[#‎TantanganMenulisNovel100Hari‬] PANDEMONIUM - Special Chapter




Special Chapter
‘Orang Yang Selalu Di Sampingku’

Orang itu selalu di sampingku,
Sampai-sampai aku berpikir tak perlu kata-kata untuk menjadikannya milikku karena dia sudah jadi milikku.
Tapi, aku salah. Jika tak ada kata-kata maka perasaan ini seperti berharap dengan penuh keangkuhan.
(Froshe).

            “Aku selalu penasaran apa yang selalu kau tulis di notes padahal kita sedang break.” Mai melempar sebungkus roti cokelat yang ditangkup tepat oleh Froshe.

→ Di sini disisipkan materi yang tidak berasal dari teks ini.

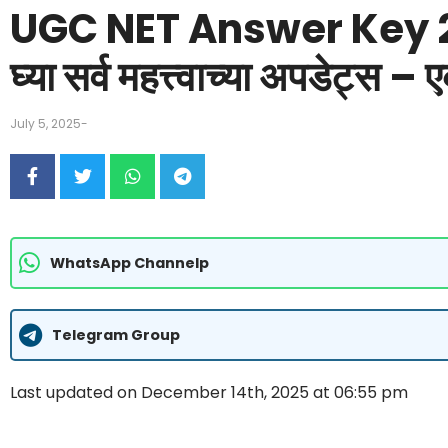
UGC NET Answer Key 2
घ्या सर्व महत्त्वाच्या अपडेट्स –
July 5, 2025
-
WhatsApp Channelp
Telegram Group
Last updated on December 14th, 2025 at 06:55 pm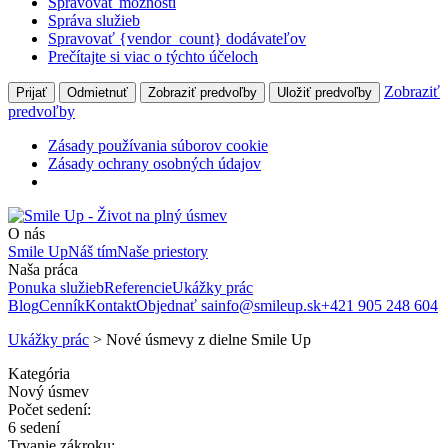
Spravovať možnosti
Správa služieb
Spravovať {vendor_count} dodávateľov
Prečítajte si viac o týchto účeloch
Zobraziť
Prijať
Odmietnuť
Zobraziť predvoľby
Uložiť predvoľby
predvoľby
Zásady používania súborov cookie
Zásady ochrany osobných údajov
O nás
Smile Up
Náš tím
Naše priestory
Naša práca
Ponuka služieb
Referencie
Ukážky prác
Blog
Cenník
Kontakt
Objednať sa
info@smileup.sk
+421 905 248 604
Ukážky prác
> Nové úsmevy z dielne Smile Up
Kategória
Nový úsmev
Počet sedení:
6 sedení
Trvanie zákroku: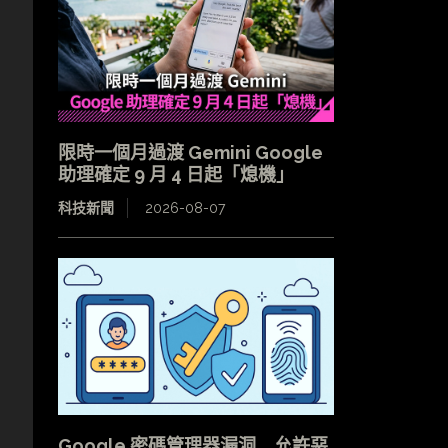
限時一個月過渡 Gemini Google
助理確定 9 月 4 日起「熄機」
科技新聞
2026-08-07
Google 密碼管理器漏洞 允許惡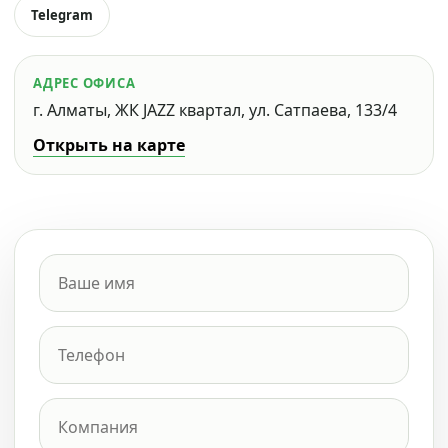
Telegram
АДРЕС ОФИСА
г. Алматы, ЖК JAZZ квартал, ул. Сатпаева, 133/4
Открыть на карте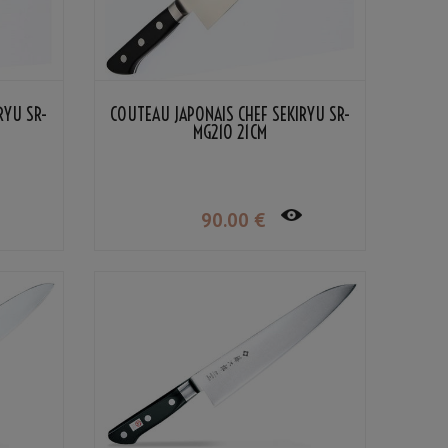
RYU SR-
COUTEAU JAPONAIS CHEF SEKIRYU SR-
MG210 21CM
90
.00
€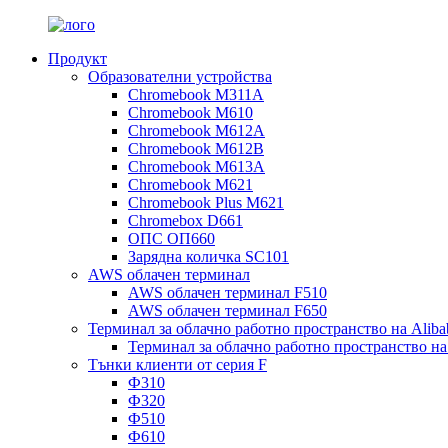
Продукт
Образователни устройства
Chromebook M311A
Chromebook M610
Chromebook M612A
Chromebook M612B
Chromebook M613A
Chromebook M621
Chromebook Plus M621
Chromebox D661
ОПС ОП660
Зарядна количка SC101
AWS облачен терминал
AWS облачен терминал F510
AWS облачен терминал F650
Терминал за облачно работно пространство на Aliba
Терминал за облачно работно пространство на
Тънки клиенти от серия F
Ф310
Ф320
Ф510
Ф610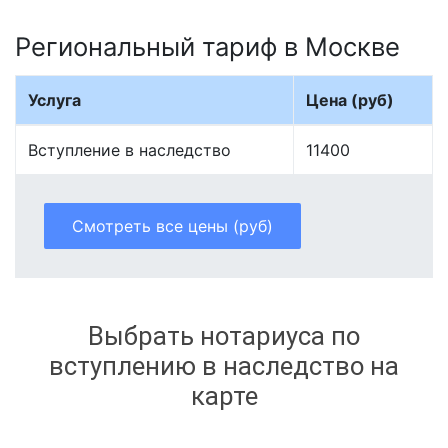
Региональный тариф в Москве
Услуга
Цена (руб)
Вступление в наследство
11400
Смотреть все цены (руб)
Выбрать нотариуса по
вступлению в наследство на
карте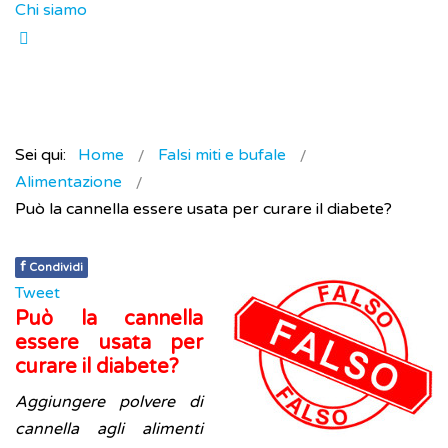
Chi siamo
Sei qui:
Home
Falsi miti e bufale
Alimentazione
Può la cannella essere usata per curare il diabete?
f
Condividi
Tweet
Può la cannella
essere usata per
curare il diabete?
Aggiungere polvere di
cannella agli alimenti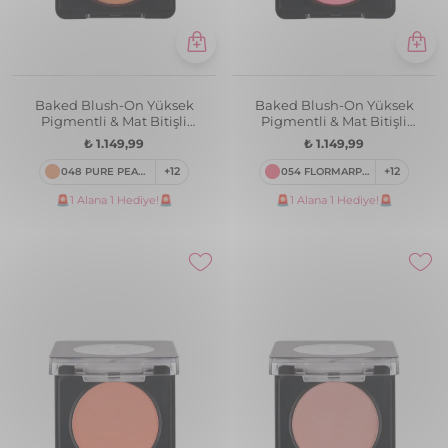
Baked Blush-On Yüksek
Baked Blush-On Yüksek
Pigmentli & Mat Bitişli
Pigmentli & Mat Bitişli
Fırınlanmış Allık
Fırınlanmış Allık
₺ 1.149,99
₺ 1.149,99
048 PURE PEACH
+12
054 FLORMARPINK
+12
🚨1 Alana 1 Hediye!🚨
🚨1 Alana 1 Hediye!🚨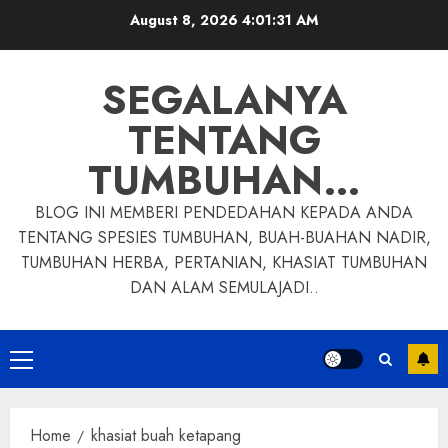
Skip
August 8, 2026
4:01:32 AM
to
content
SEGALANYA
TENTANG
TUMBUHAN…
BLOG INI MEMBERI PENDEDAHAN KEPADA ANDA
TENTANG SPESIES TUMBUHAN, BUAH-BUAHAN NADIR,
TUMBUHAN HERBA, PERTANIAN, KHASIAT TUMBUHAN
DAN ALAM SEMULAJADI..
Primary
Menu
Home
khasiat buah ketapang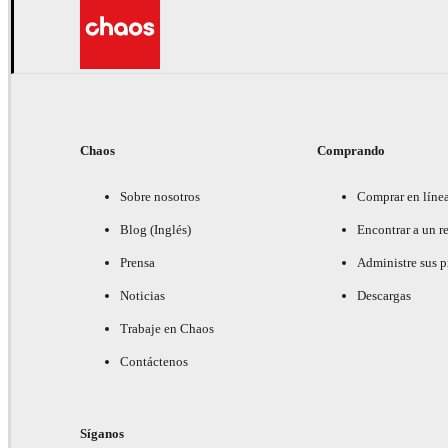
Chaos
Comprando
Sobre nosotros
Comprar en líne
Blog (Inglés)
Encontrar a un re
Prensa
Administre sus 
Noticias
Descargas
Trabaje en Chaos
Contáctenos
Síganos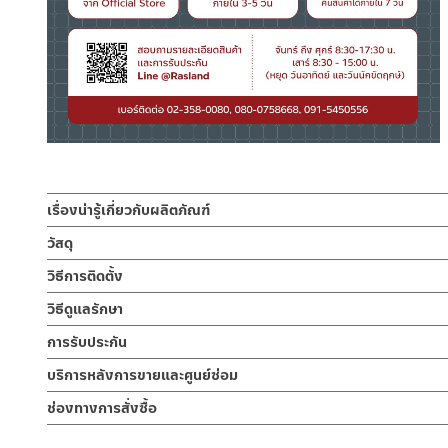
เรื่องน่ารู้เกี่ยวกับผลิตภัณฑ์
ก๊อกซิ้งค์น้ำเย็น ล้างจาน ผลิตจากสแตนเลส เกรด 304 แบบติดตั้
วัสดุ
อิสระ ปากก๊อกสามารถปรับสเปรย์ได้ 2 ระบบ คือระบบฉีดชำระคราบและร
ตัวก๊อกน้ำ
วิธีการติดตั้ง
ก๊อกเป็นเกลียวทองเหลืองคุณภาพดี รับประกันวาล์วน้ำไม่รั่วซึม 10 ป
ผลิตจากสแตนเลส 304 เกรด 304
ข้อแนะนำในการติดตั้ง
สำหรับ การติดตั้ง ก๊อกน้ำ วาล์วเปิดปิดน้ำ ฝั
วิธีดูแลรักษา
ก็อกซิ้งค์ล้างจาน ทรงโค้ง แบบติดตั้งกำแพง ผลิตจากสแตนเลส เกรด 3
สำหรับการติดตั้งใหม่ ให้ไล่ฝุ่น เศษทราย เศษท่อ ออกจากท่อน้ำก่อนติด
คำแนะนำในการดูแลรักษาผลิตภัณฑ์
คราบน้ำ ออกแบบงวงก๊อกให้เป็นทรงโค้งสูง คอก๊อกน้ำสามารถปรับดัด
การรับประกัน
พาเศษละอองต่างๆ ออกจากท่อน้ำ มิเช่นนั้นสิ่งสกปรกจะเข้าไปภายใน
1. ไม่ทำสินค้าให้เกิดความเสียหายอื่น ๆ นอกจากการใช้งานปกติ เช่นไม
ขจัดคราบได้ง่าย และแบบน้ำฝอยนุ่ม เพื่อการล้างไม่ให้กระเด็น สามารถใช
ไม่อยู่ในเงื่อนไขการรับประกัน
รับประกันไส้วาล์ว ไม่รั่วซึม 10 ปี
บริการหลังการขายและศูนย์ซ่อม
2. ทำความสะอาดสินค้าโดยการใช้ผ้านุ่มๆชุบน้ำหมาดๆแล้วเช็ดให้แห้ง
สะดวกต่อการใช้งานในห้องครัว เพื่อการล้างสิ่งของหรือภาชนะเป็นเรื่
3. ห้ามใช้สารเคมีที่มีฤทธิ์เป็นกรด ในการทำความสะอาด เนื่องจากผิวขอ
ช่องทางออนไลน์
ใหม่ เป็นแกนทองเหลือง แข็งแรงทนทาน ใช้เพียงมือหมุนล็อค เพื่อเป็
ช่องทางการสั่งซื้อ
4. ห้ามใช้แปรง วัสดุแข็ง หยาบ ห้ามใช้ฝอยขัดทำความสะอาด ขัดหรือถู บ
– Email: contact@charnpaiboon.com
ร้านค้าตัวแทนจำหน่ายใกล้บ้านคุณ / Our Dealer
คลิกที่นี่
– LINE: @Rasland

Froshe bergegas menutup notes dan tersenyum, “Hanya coret-coretan tak berarti,” balasnya.
            Mai menaikkan alis tak percaya.
            “Froshe-sama, gawat! Cin-…” Froshe melesat cepat dan menutup mulut bawahannya yang tiba-tiba membuka pintu dan berteriak, dengan mendelik Froshe menarik tangan bawahannya dan menutup pintu ruang kerja. Mai memandang Froshe yang berlalu dengan penasaran tapi ia tak peduli. Matanya lantas tertegun pada notes kesayangan Froshe, perlahan Mai melangkah dan meraih notes itu. Ia benar-benar penasaran dengan apa yang ditulis oleh Froshe di sana.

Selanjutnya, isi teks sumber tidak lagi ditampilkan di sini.